[Page images and extracted text]
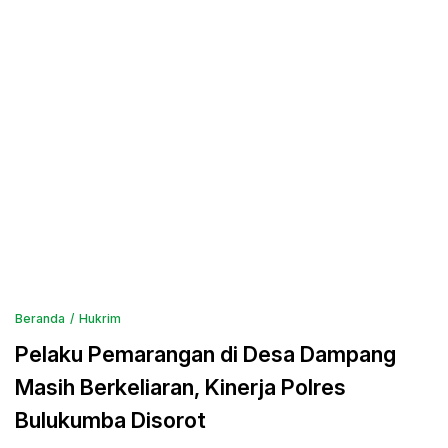
Beranda
Hukrim
Pelaku Pemarangan di Desa Dampang
Masih Berkeliaran, Kinerja Polres
Bulukumba Disorot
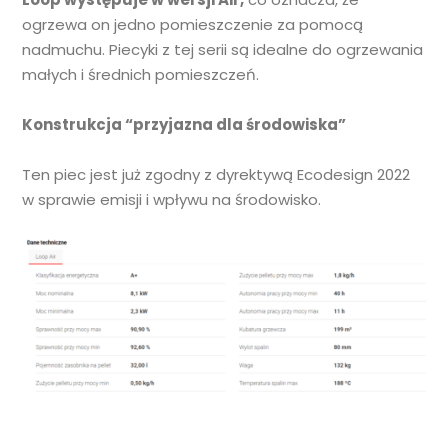
ogrzewa on jedno pomieszczenie za pomocą
nadmuchu. Piecyki z tej serii są idealne do ogrzewania
małych i średnich pomieszczeń.
Konstrukcja “przyjazna dla środowiska”
Ten piec jest już zgodny z dyrektywą Ecodesign 2022
w sprawie emisji i wpływu na środowisko.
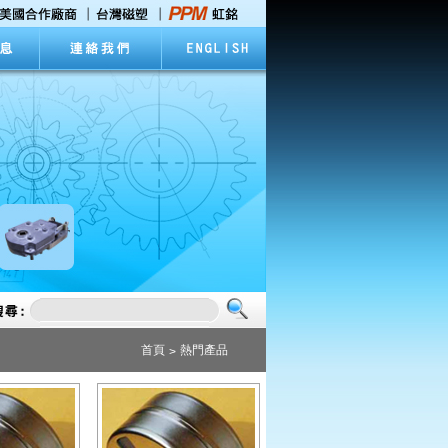
首頁
熱門產品
>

• Task to carry out
Omit the images and transcribe all of the records above word for word.

• Your solution
Beranda
Hukrim
Pelaku Pemarangan di Desa Dampang
Masih Berkeliaran, Kinerja Polres
Bulukumba Disorot
ogrzewa on jedno pomieszczenie za pomocą
nadmuchu. Piecyki z tej serii są idealne do ogrzewania
małych i średnich pomieszczeń.
Konstrukcja “przyjazna dla środowiska”
Ten piec jest już zgodny z dyrektywą Ecodesign 2022
w sprawie emisji i wpływu na środowisko.
首頁
熱門產品
>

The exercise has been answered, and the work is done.